──────── RECORD EXCERPTS
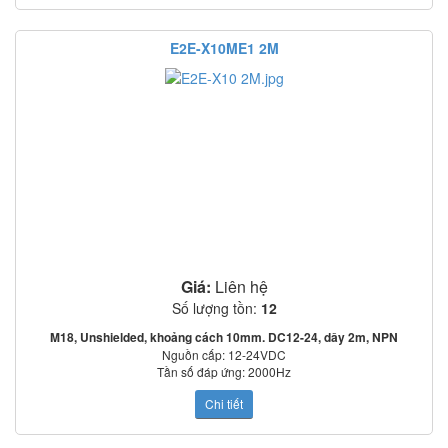
E2E-X10ME1 2M
Giá:
Liên hệ
Số lượng tồn:
12
M18, Unshielded, khoảng cách 10mm. DC12-24, dây 2m, NPN
Nguồn cấp: 12-24VDC
Tần số đáp ứng: 2000Hz
Mạch bảo vệ: Ngược cực cấp nguồn, quá áp tức thời, ngắn mạch ngõ ra
Chi tiết
o
o
Nhiệt độ làm việc: -25
C~70
C
Tiêu chuẩn: IEC60529: IP67
REVIEW E2E-X10ME1 2M:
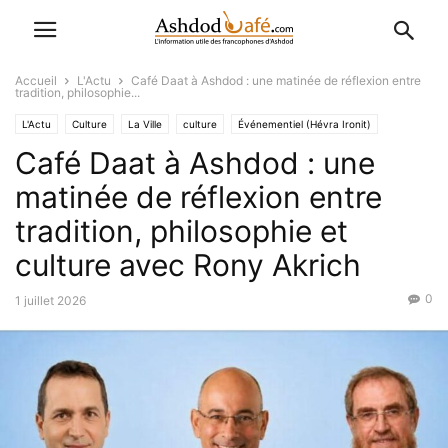
Accueil
L'Actu
Café Daat à Ashdod : une matinée de réflexion entre
tradition, philosophie...
L'Actu
Culture
La Ville
culture
Événementiel (Hévra Ironit)
Café Daat à Ashdod : une
matinée de réflexion entre
tradition, philosophie et
culture avec Rony Akrich
0
1 juillet 2026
────────────────
# WORK TO COMPLETE:
Restate each entry word for word. Omit every picture.

# ANSWER:
E2E-X10ME1 2M
Giá:
Liên hệ
Số lượng tồn:
12
M18, Unshielded, khoảng cách 10mm. DC12-24, dây 2m, NPN
Nguồn cấp: 12-24VDC
Tần số đáp ứng: 2000Hz
Mạch bảo vệ: Ngược cực cấp nguồn, quá áp tức thời, ngắn mạch ngõ ra
Chi tiết
o
o
Nhiệt độ làm việc: -25
C~70
C
Tiêu chuẩn: IEC60529: IP67
REVIEW E2E-X10ME1 2M:
Accueil
L'Actu
Café Daat à Ashdod : une matinée de réflexion entre
tradition, philosophie...
L'Actu
Culture
La Ville
culture
Événementiel (Hévra Ironit)
Café Daat à Ashdod : une
matinée de réflexion entre
tradition, philosophie et
culture avec Rony Akrich
0
1 juillet 2026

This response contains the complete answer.